I've been using webmail since the early 90s and I think that means I might officially qualify as a dinosaur! For those of you who have worked your way through different web options for email you'll be amused by an article about What Your Webmail Choice Reveals About You. According to this I am deceased (having been one of the very, very early Compuserve users) but have revived and morphed into a Thirtysomething who is trying to feel as cool as twentysomething and who also hates Microsoft!
For the record I'm still clinging onto life and won't be seeing 50 again!
I very much enjoyed The Colored Pencil Painting Bible but I'm so disappointed with myself for wanting to go right out and buy it when it's the first cp book you've reviewed on the new blog!
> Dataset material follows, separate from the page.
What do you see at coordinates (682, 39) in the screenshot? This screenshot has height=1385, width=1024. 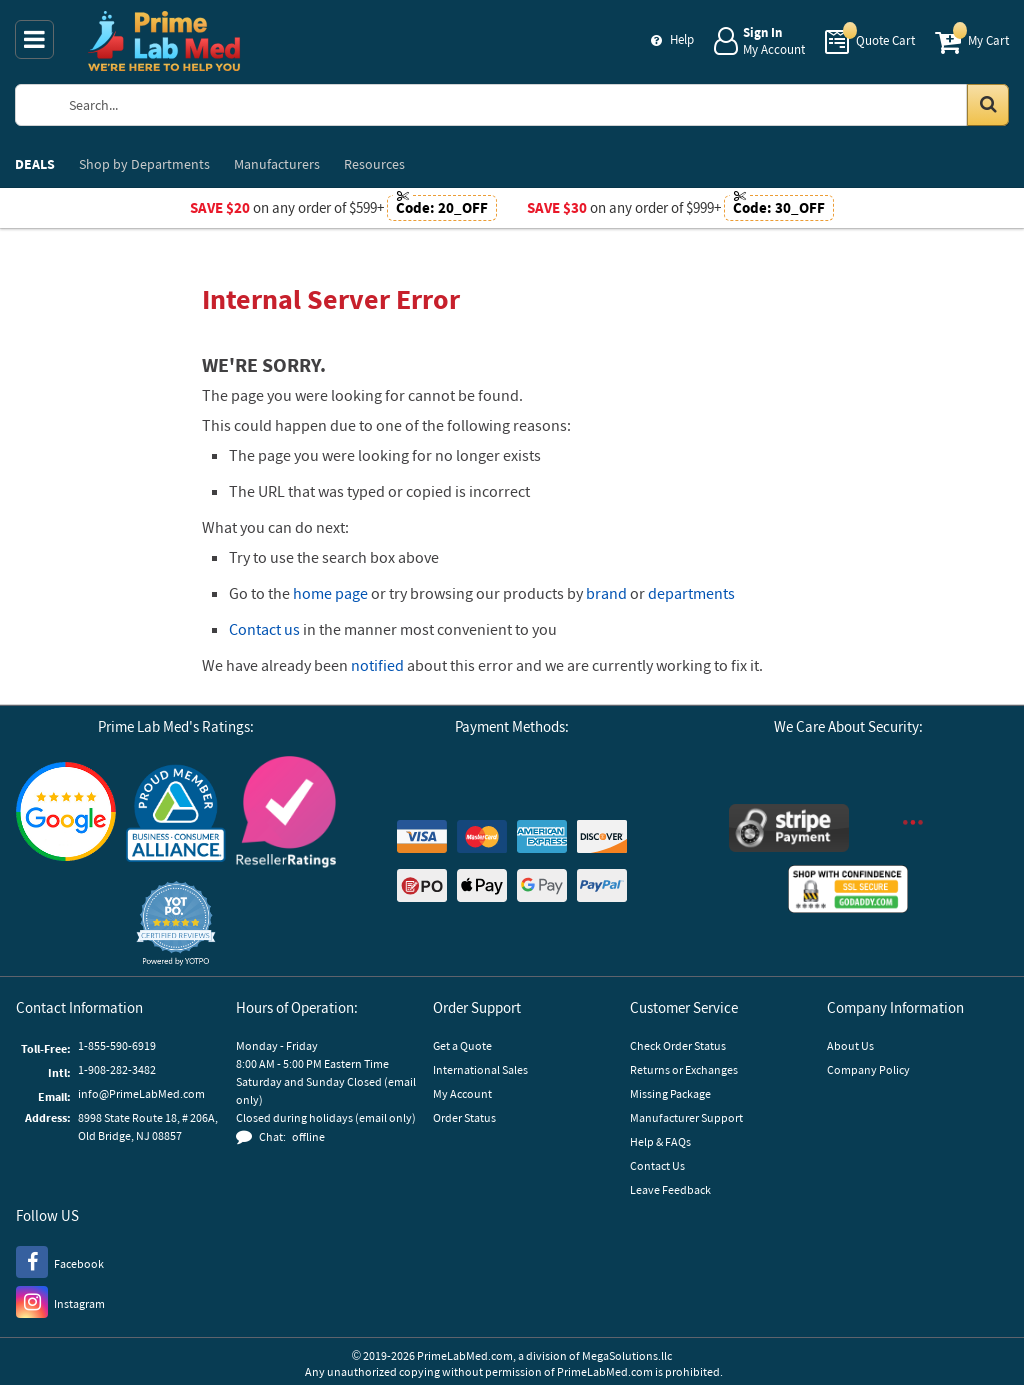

ReplyDeleteAgree re Twitter. It's so teenage and girlie, I can't believe it's taken off (other than with teenage girls!). I can't understand the appeal to write or to read it!
Just scrolling through this whole post made my sleepy eyes pop out, thanks once again for a wonderful, educative, informative and insightful post!
ReplyDeleteThanks for a post that will keep me online longer this week - lots of great resources and artists to check out. And that's for including my article in your list!
ReplyDeleteThanks for the mention. I got a bit side tracked finishing the studio earlier this month but starting today the posts will get more focused.
ReplyDeleteThe lighting post (the one most asked about) should be ready by end of the week. My lighting totally rocks :)
Thanks for the mention! Inkteraction is turning out to be an interesting place to connect with other printmakers. And thank you, as always, for way more material than I can possibly find my way through!